[Transcribed page contents]
+--
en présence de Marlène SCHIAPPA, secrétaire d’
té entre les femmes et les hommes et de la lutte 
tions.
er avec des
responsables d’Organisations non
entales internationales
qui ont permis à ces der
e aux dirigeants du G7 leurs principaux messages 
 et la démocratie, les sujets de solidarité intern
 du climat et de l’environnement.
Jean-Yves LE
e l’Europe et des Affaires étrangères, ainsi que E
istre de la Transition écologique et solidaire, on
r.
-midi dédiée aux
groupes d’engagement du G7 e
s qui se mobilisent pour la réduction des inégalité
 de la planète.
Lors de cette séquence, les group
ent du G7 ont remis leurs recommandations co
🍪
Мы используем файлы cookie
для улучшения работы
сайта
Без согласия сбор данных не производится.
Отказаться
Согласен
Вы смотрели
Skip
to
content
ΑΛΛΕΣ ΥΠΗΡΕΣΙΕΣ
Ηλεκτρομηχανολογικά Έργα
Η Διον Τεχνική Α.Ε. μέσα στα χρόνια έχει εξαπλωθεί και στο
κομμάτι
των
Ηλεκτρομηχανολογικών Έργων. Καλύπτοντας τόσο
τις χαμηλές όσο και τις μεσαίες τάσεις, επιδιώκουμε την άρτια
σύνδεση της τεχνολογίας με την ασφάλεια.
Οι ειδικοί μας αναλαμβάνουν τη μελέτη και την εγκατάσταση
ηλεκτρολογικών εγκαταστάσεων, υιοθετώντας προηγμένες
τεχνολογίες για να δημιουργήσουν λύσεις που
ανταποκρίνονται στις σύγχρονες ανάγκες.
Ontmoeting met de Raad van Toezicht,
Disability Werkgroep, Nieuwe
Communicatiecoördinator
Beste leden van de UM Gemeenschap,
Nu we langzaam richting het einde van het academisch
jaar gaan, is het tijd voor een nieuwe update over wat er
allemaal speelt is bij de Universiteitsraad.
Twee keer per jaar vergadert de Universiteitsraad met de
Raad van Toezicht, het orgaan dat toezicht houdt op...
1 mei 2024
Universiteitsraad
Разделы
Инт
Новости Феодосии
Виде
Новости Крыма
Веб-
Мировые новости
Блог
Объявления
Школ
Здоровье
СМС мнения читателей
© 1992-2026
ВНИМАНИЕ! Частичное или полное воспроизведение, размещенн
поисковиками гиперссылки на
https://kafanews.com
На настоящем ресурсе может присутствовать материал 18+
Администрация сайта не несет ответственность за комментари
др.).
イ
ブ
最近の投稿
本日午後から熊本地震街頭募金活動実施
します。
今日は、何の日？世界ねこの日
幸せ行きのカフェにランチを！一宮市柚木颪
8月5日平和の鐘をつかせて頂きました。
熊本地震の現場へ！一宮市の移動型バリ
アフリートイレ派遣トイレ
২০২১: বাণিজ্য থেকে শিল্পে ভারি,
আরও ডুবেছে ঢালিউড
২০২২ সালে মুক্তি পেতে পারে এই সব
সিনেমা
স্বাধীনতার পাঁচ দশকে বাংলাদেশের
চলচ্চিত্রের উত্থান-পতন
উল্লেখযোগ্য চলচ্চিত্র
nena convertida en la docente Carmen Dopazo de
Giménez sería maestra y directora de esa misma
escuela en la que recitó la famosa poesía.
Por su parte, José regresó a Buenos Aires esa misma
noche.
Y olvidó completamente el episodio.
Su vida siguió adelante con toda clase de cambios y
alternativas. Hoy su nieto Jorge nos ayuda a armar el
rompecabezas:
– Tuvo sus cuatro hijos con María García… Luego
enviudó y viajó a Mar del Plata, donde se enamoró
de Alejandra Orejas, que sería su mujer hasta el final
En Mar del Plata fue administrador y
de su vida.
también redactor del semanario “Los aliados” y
+--
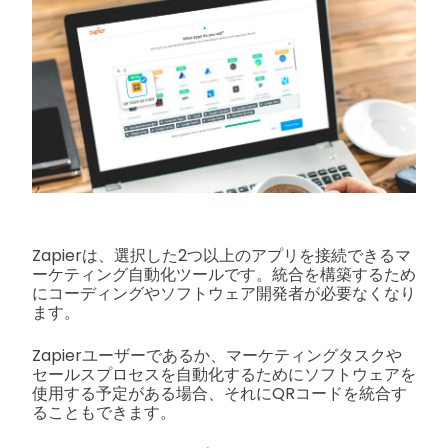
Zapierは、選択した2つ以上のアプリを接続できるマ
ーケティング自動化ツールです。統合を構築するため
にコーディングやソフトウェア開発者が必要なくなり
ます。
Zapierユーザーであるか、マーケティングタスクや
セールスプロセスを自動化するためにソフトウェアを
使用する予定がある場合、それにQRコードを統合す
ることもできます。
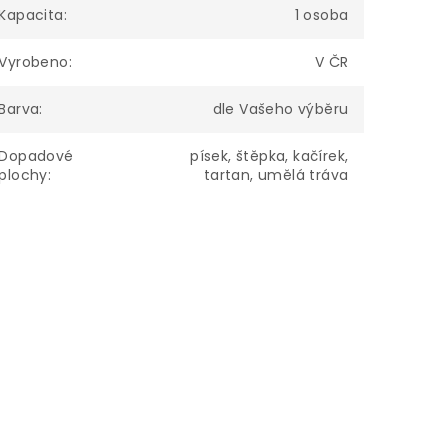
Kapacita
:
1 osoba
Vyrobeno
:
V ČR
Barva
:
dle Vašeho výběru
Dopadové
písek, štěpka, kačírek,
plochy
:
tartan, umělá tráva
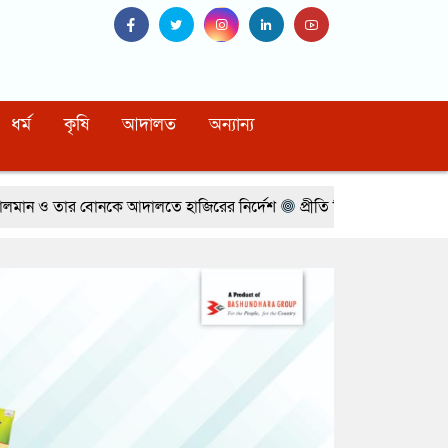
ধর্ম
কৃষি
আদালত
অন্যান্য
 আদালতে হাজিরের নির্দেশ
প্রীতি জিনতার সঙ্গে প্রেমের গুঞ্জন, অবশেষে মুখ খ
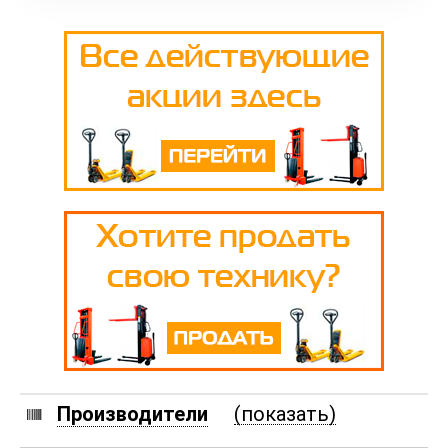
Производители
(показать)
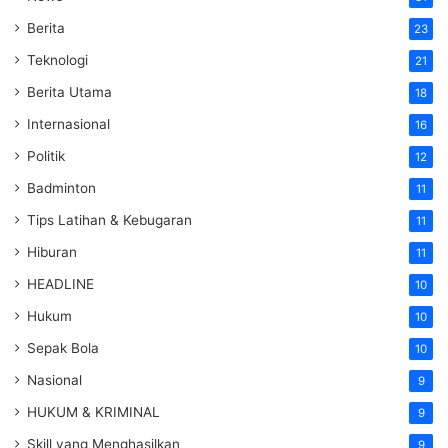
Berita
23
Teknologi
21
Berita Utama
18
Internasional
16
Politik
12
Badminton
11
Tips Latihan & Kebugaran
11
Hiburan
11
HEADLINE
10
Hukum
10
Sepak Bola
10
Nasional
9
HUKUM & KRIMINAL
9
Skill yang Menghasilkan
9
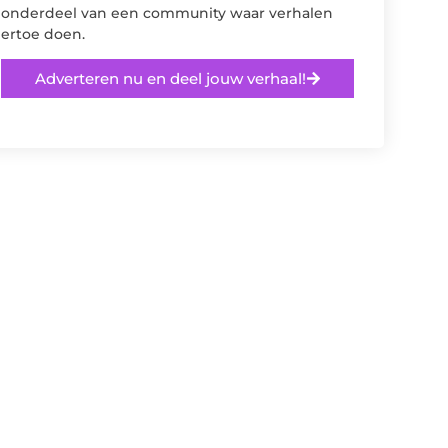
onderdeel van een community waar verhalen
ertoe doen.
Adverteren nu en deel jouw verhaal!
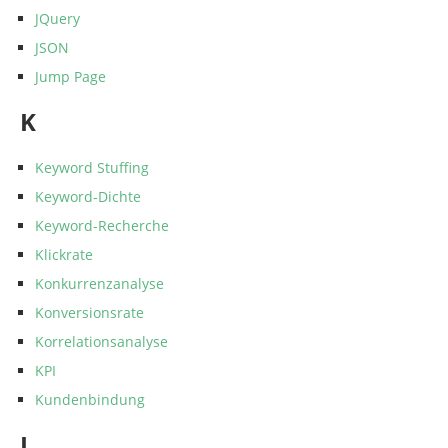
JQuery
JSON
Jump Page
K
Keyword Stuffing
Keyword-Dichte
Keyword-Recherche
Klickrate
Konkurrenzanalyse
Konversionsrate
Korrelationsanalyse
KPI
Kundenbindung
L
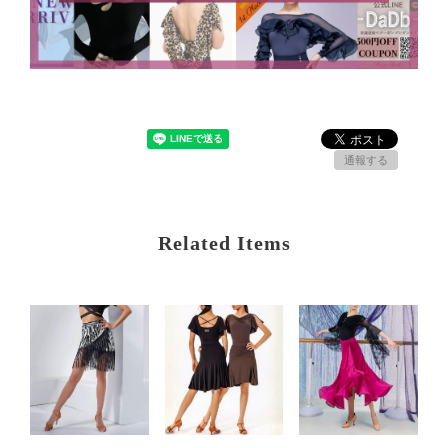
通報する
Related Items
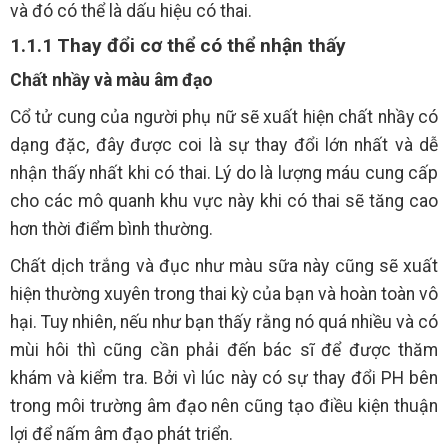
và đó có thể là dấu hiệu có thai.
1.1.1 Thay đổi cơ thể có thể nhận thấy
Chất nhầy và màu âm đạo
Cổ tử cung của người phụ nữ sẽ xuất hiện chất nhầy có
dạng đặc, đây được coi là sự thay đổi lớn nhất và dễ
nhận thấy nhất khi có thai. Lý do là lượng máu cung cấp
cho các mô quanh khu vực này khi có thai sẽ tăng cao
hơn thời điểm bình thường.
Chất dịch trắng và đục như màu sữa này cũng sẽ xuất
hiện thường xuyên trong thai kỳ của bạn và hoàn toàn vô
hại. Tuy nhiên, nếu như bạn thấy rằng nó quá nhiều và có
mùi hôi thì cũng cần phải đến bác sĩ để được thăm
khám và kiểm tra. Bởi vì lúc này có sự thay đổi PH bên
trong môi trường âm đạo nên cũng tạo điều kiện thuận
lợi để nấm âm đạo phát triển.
+--
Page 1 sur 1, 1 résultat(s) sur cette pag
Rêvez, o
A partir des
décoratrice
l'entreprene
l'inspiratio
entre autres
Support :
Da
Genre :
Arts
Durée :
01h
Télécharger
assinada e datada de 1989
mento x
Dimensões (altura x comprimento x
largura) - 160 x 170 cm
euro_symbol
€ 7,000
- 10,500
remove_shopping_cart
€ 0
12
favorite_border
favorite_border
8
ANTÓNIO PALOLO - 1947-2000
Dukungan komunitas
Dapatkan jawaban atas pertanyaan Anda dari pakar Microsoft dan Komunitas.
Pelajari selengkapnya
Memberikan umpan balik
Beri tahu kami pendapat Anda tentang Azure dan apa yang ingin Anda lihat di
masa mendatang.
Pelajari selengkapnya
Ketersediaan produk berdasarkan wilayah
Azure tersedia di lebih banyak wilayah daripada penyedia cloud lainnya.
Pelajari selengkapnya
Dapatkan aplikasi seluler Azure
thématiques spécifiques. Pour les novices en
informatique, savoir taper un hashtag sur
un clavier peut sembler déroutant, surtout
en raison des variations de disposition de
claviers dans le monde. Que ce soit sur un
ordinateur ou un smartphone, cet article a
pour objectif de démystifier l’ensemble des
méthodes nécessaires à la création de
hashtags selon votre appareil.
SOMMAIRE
+--
#### Assignment:
Working from the records above, write out verbatim only the lines from the line containing "hơn thời điểm bình thường." through the line containing "lợi để nấm âm đạo phát triển.".

#### Your response:
hơn thời điểm bình thường.
Chất dịch trắng và đục như màu sữa này cũng sẽ xuất
hiện thường xuyên trong thai kỳ của bạn và hoàn toàn vô
hại. Tuy nhiên, nếu như bạn thấy rằng nó quá nhiều và có
mùi hôi thì cũng cần phải đến bác sĩ để được thăm
khám và kiểm tra. Bởi vì lúc này có sự thay đổi PH bên
trong môi trường âm đạo nên cũng tạo điều kiện thuận
lợi để nấm âm đạo phát triển.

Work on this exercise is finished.